さらに、研究グループはBNAP-AEO ASOが神経毒性を改善した機序の解明に着手した。従来型のASOは、神経細胞表面上のカルシウムチャネルの機能を阻害して細胞内のカルシウムイオンが低下することで、急性の神経毒性が出現すると想定されている。一方で、神経細胞に発現するSigma-1受容体は細胞内のカルシウムイオン濃度を調整する役割があること、Sigma-1受容体の活性化剤とBNAP-AEOが構造的に類似することに着目し、BNAP-AEO修飾がSigma-1受容体を介して神経毒性を改善させるのではないかという仮説を立てた。仮説検証のため、Sigma-1受容体の拮抗薬を従来型ASOおよびBNAP-AEO ASOに併用してマウスに投与し、それらASOの神経毒性への影響を評価した。その結果、Sigma-1受容体の拮抗薬の併用により、従来型のASOでは神経毒性が変化しなかった一方で、BNAP-AEO ASOは改善していた神経毒性が再び出現するようになった。つまり、BNAP-AEOの導入による神経毒性の改善にはSigma-1受容体を介した細胞内カルシウム濃度調節によるメカニズムが示唆される結果を得た。

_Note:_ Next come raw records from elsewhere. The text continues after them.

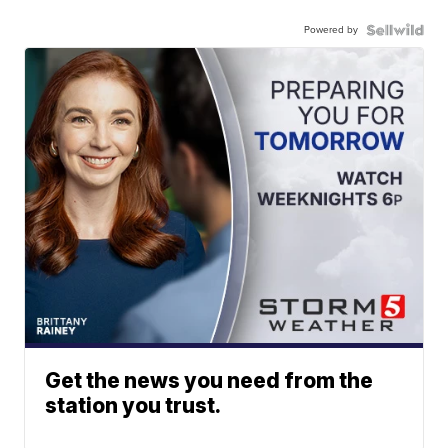
Powered by
Get the news you need from the
station you trust.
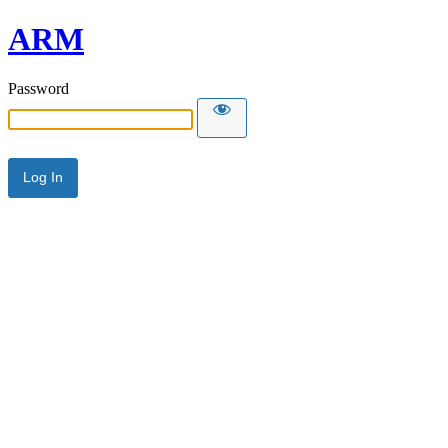
ARM
Password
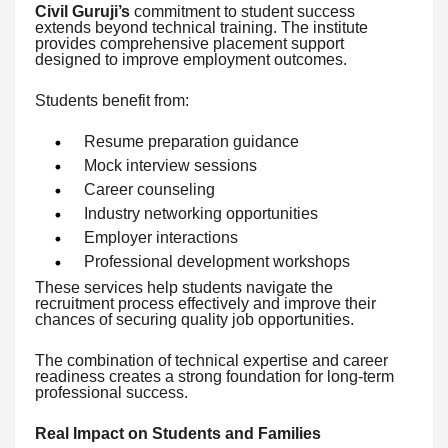
Civil Guruji’s
commitment to student success
extends beyond technical training. The institute
provides comprehensive placement support
designed to improve employment outcomes.
Students benefit from:
Resume preparation guidance
Mock interview sessions
Career counseling
Industry networking opportunities
Employer interactions
Professional development workshops
These services help students navigate the
recruitment process effectively and improve their
chances of securing quality job opportunities.
The combination of technical expertise and career
readiness creates a strong foundation for long-term
professional success.
Real Impact on Students and Families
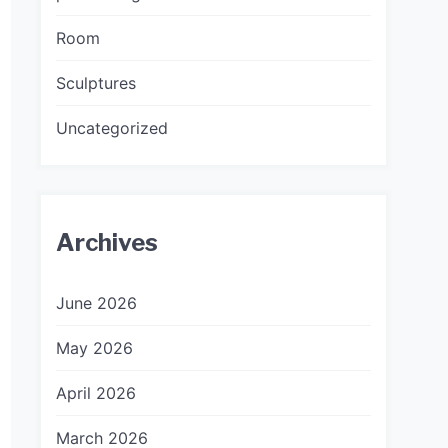
Room
Sculptures
Uncategorized
Archives
June 2026
May 2026
April 2026
March 2026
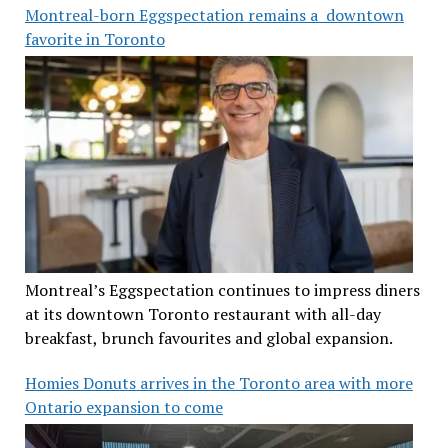
Montreal-born Eggspectation remains a downtown
favorite in Toronto
Montreal’s Eggspectation continues to impress diners
at its downtown Toronto restaurant with all-day
breakfast, brunch favourites and global expansion.
Homies Donuts arrives in the Toronto area with more
Ontario expansion to come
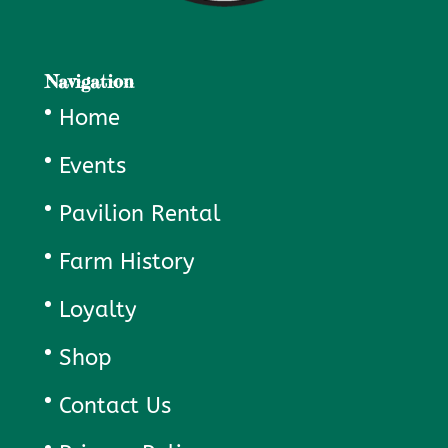
Navigation
Home
Events
Pavilion Rental
Farm History
Loyalty
Shop
Contact Us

シトシン塩基配列有するASOに広く応用可能、多様な神経疾患の治療に応用の可能性

研究グループは、BNAP-AEO修飾を導入したASOが、高い有効性と安全性を兼ね備えていることを明らかにした。核酸医薬は中枢神経の疾患を中心に創薬開発が精力的に行われており、パーキンソン病や筋萎縮性側索硬化症、ハンチントン舞踏病といった神経難病やアルツハイマー型認知症といった頻度の多い神経疾患に対して臨床試験が進んでいる。また、今回の研究で開発した新規の核酸化学修飾はシトシン塩基配列を有するアンチセンス核酸に広く応用することが可能であり、高い有効性および安全性の両立という臨床応用への重要な課題を克服することが期待される。「研究成果は多くの神経疾患の核酸医薬の治療開発のブレイクスルーにつながる可能性を秘めており、本研究の成果を基に有効性および安全性を両立する核酸医薬の基盤技術が確立することで、多様な神経疾患の治療法開発の成功に結びつくことが期待される」と、研究グループは述べている。